# Need help explaining worship on website



## Andres (Apr 28, 2010)

I am in the process of overhauling my church's entire website. Not only am I redesigning the look of the site, I am also changing some content and adding some that was previously non-existent. One page that I am adding is a page about our worship and/or our services. I believe most churches have a similar page that basically tells people what to expect when they come to the church. Our old site didn't have this page and I think it might be helpful. 

This is where I am stuck. I am writing this page from scratch and I'm just not sure what to put. Should I explain the RPW? Do I explain the liturgy? Or do I just tell people something like we sing hymns and we have children in our services? I am also stuck on how to word this. Do I explain it to someone who has no background of reformed worship? For example, should I use terms like regulative principle of worship and covenant children? 

Any suggestions would be much appreciated. Thanks in advance.


----------



## Tripel (Apr 28, 2010)

Great question. I would not assume people know about the regulative principle in your description, if you choose to use it. 

What I think it helpful is to have a section on Worship and another section on "what to expect", for visitors. In the latter section you include things like typical attire, start and end times, children remaining in the service and all other practical elements that might surprise a visitor or make them uncomfortable.
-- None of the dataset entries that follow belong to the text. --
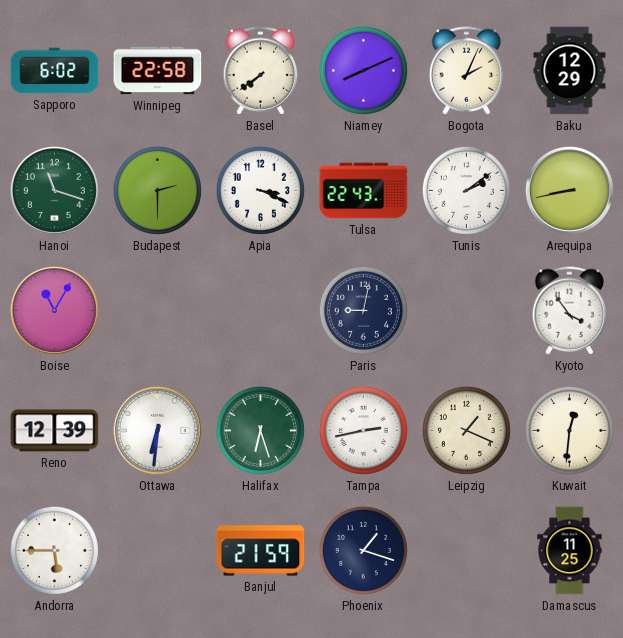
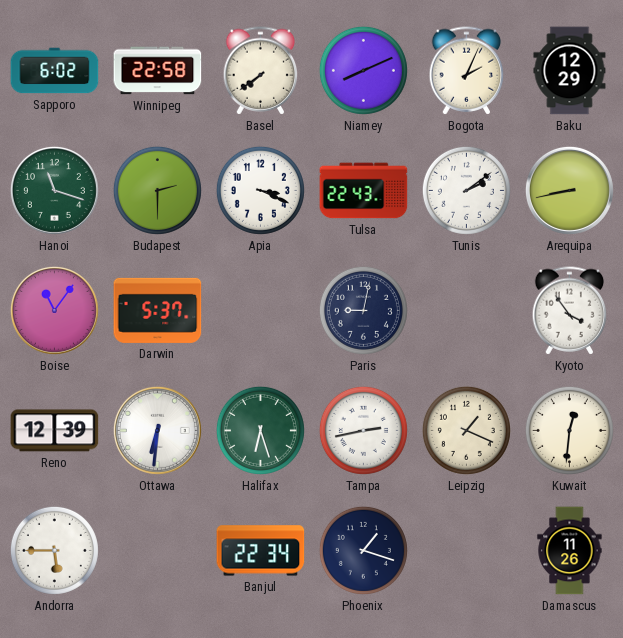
Boise: 11:05 -> 11:06
Darwin: none -> 5:37
Banjul: 21:59 -> 22:34
Damascus: 11:25 -> 11:26
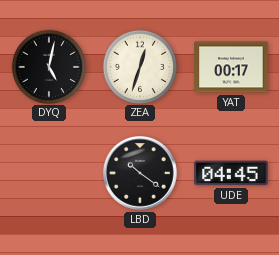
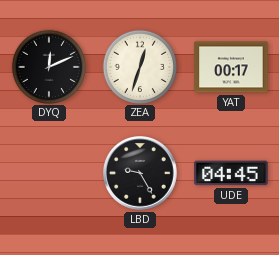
DYQ: 5:02 -> 12:11
LBD: 10:21 -> 9:25
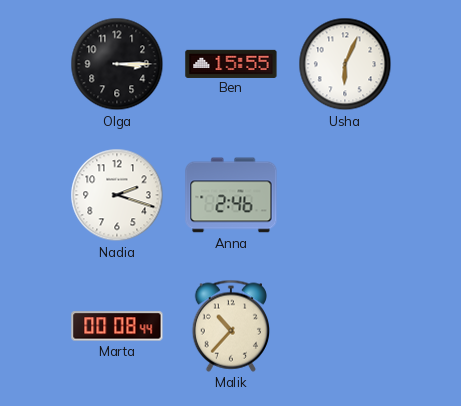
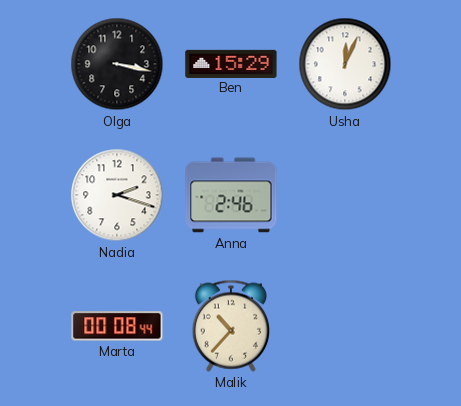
Olga: 3:15 -> 3:17
Ben: 15:55 -> 15:29
Usha: 6:04 -> 12:04
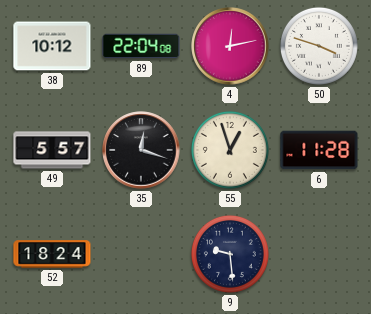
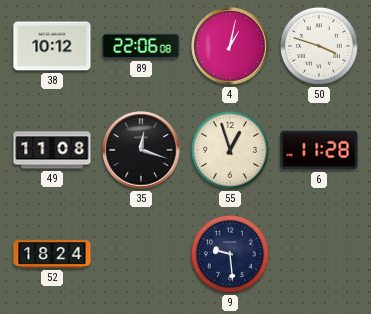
89: 22:04 -> 22:06
4: 12:13 -> 1:02
49: 5:57 -> 11:08
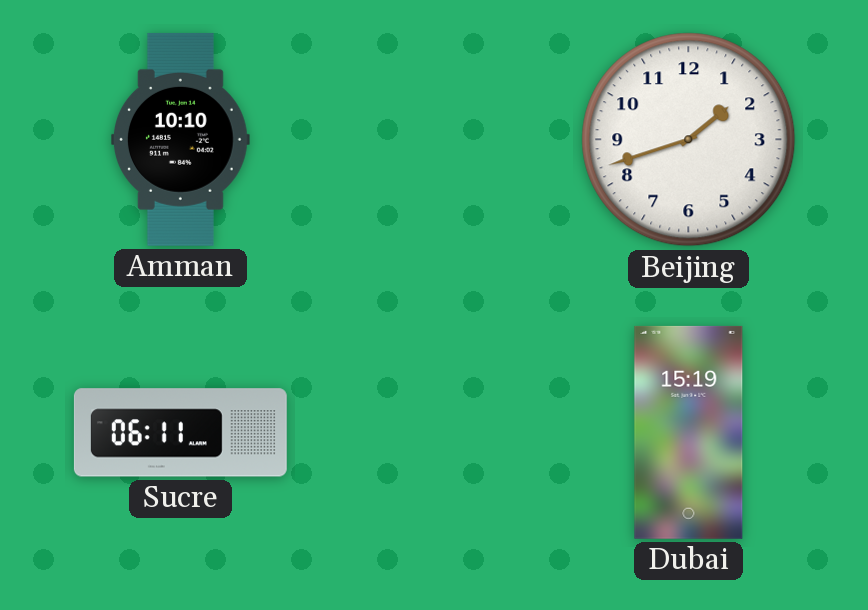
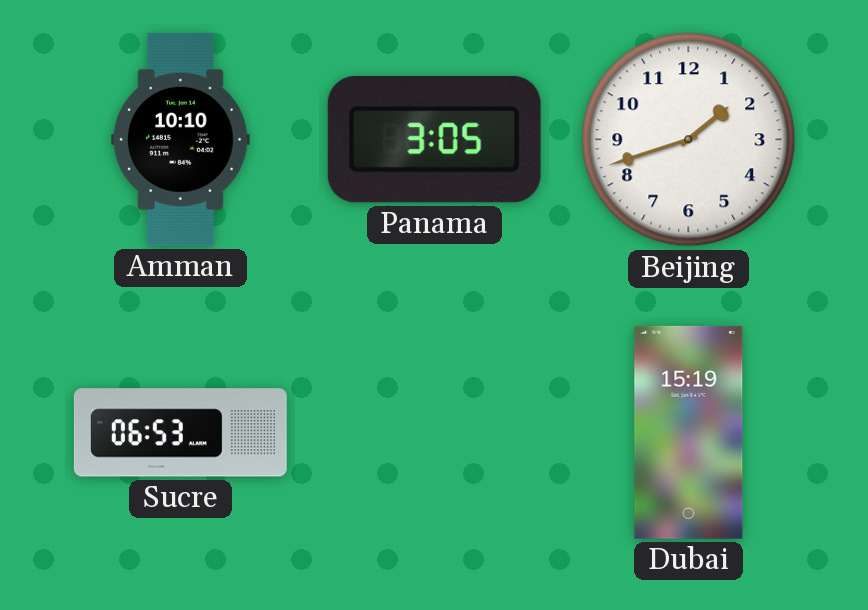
Panama: none -> 3:05
Sucre: 06:11 -> 06:53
In your Worship section, you of course will want to explain why you do what you do, but I think it's important that you not do so in a way that sounds "holier than thou". You want to make it clear that you are intentional in your worship, but you don't want to turn off those for whom this is all new.


----------



## Andres (Apr 28, 2010)

Tripel said:


> Great question. I would not assume people know about the regulative principle in your description, if you choose to use it.
> 
> What I think it helpful is to have a section on Worship and another section on "what to expect", for visitors. In the latter section you include things like typical attire, start and end times, children remaining in the service and all other practical elements that might surprise a visitor or make them uncomfortable.
> 
> In your Worship section, you of course will want to explain why you do what you do, but I think it's important that you not do so in a way that sounds "holier than thou". You want to make it clear that you are intentional in your worship, but you don't want to turn off those for whom this is all new.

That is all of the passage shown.